Angie Farrow’s The Politician’s Wife is perhaps even more timely now than it was in 2016, when it was shortlisted for the Adam NZ Play Award. As Ash Dawes’ director’s note tells us, “This play touches on many of the most pressing cultural issues we are facing: an increasingly radical political landscape, xenophobia, refugee crises, and climate change.”  Both in script and production these issues are explored as poignant and compelling messages, presented with compassion but never patronising nor lecturing the audience.

The play opens on a light-hearted note with wife of conservative politician Stefan (Andrew Brinsley-Pirie) having a chance encounter (and a few lunch-time wines) with old friend and lover Jasper (Angelo Lukban). Wife Kim (Alana Jamieson) speaks at break-neck speed – and could slow down a little as we lose some of her lines in this scene – her comedic timing is perfect and she lands every joke – setting the audience up for a comedy, when what will ensue has much greater depth.

We go on to meet Latika (Grace Turipa) in a refugee camp. Latika’s emotions range between rage, anguish, despair, acceptance and grief. As with all of the actors Turipa plays multiple characters. While each of Turipa’s characters play a significantly different role, at times it is difficult to delineate between these emotionally, as they all at times dissolve into rage and shouting. 

The production design (Ash Dawes) is excellent. In a play with a considerable number of transitions between short scenes and locations, the set design is well thought out, with each space pre-set and well delineated and complemented by a simple lighting design that consistently brings the audience’s eye to where it is desired to be. Actors and stage manager (Olivia Temm) near seamlessly shift from scene to scene in short blackouts that never disrupt the flow of the piece. 

The costume design, too, is excellent with all four actors in black with minimal but noticeable changes, such as a hat or a jacket or tie, used to differentiate between their characters. These can be utilised so quickly and effectively that there is no noticeable gap in time between scenes even if the same actor is a different character in two that are consecutive.

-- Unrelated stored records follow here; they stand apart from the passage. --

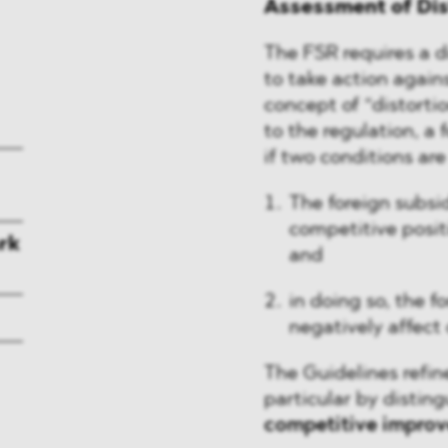
Assessment of Dis
The FSR requires a di
to take action again
concept of “distorti
to the regulation, a 
if two conditions ar
The foreign subsi
competitive posit
rk
and
in doing so, the f
negatively affect
The Guidelines refin
particular by disti
competitive impro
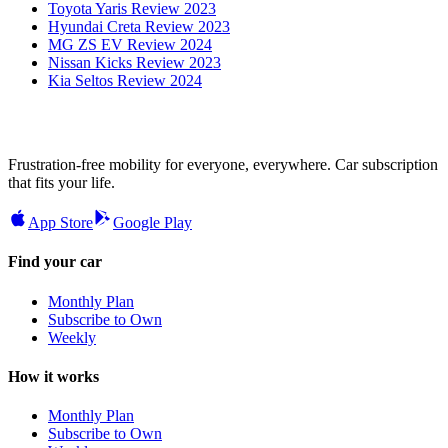
Toyota Yaris Review 2023
Hyundai Creta Review 2023
MG ZS EV Review 2024
Nissan Kicks Review 2023
Kia Seltos Review 2024
Frustration-free mobility for everyone, everywhere. Car subscription
that fits your life.
App Store
Google Play
Find your car
Monthly Plan
Subscribe to Own
Weekly
How it works
Monthly Plan
Subscribe to Own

This reviewer could have done without the sound effect during various political announcements and speeches that I eventually realised was applause, but initially thought was frogs.

All four actors work together like a well-oiled machine. Brinsley-Pirie’s Stefan is revoltingly brash and believable with his straight-backed arrogance – though he does have a tendency to shout which becomes somewhat over-bearing. Jamieson’s Kim beautifully manages to walk the line between being likeably garrulous and irritatingly so. It is vital for the audience to feel warm toward Turipa’s Latika, and she wins us over immediately and we only feel for her more as the play progresses. Special mention, however, must be made of Angelo Lukban who plays three significant characters each with specific body-language, voice and energy which he moves between within seconds with complete assurance and believability.

There are a few scenes in which the characters come together and speak as one – some pre-recorded and some live. While these worked well physically, when the actors spoke lines simultaneously, they came out in a monotone which removed the emotion from the scenes.

With a script that requires so many scene and role changes, it is a credit to director Ash Dawes that this production flows continuously and never slows the pace. While this is the case, and the play is never slow, it must be said that after a late start of ten minutes, the play went nearly 25 minutes over its scheduled finishing time – so perhaps expect a 15 minute longer play than advertised.

This is an extremely timely production that will, as the director’s note says, “Challenge you to think: about the lives we consider valuable, the lives we don’t, and the lines we draw between them.”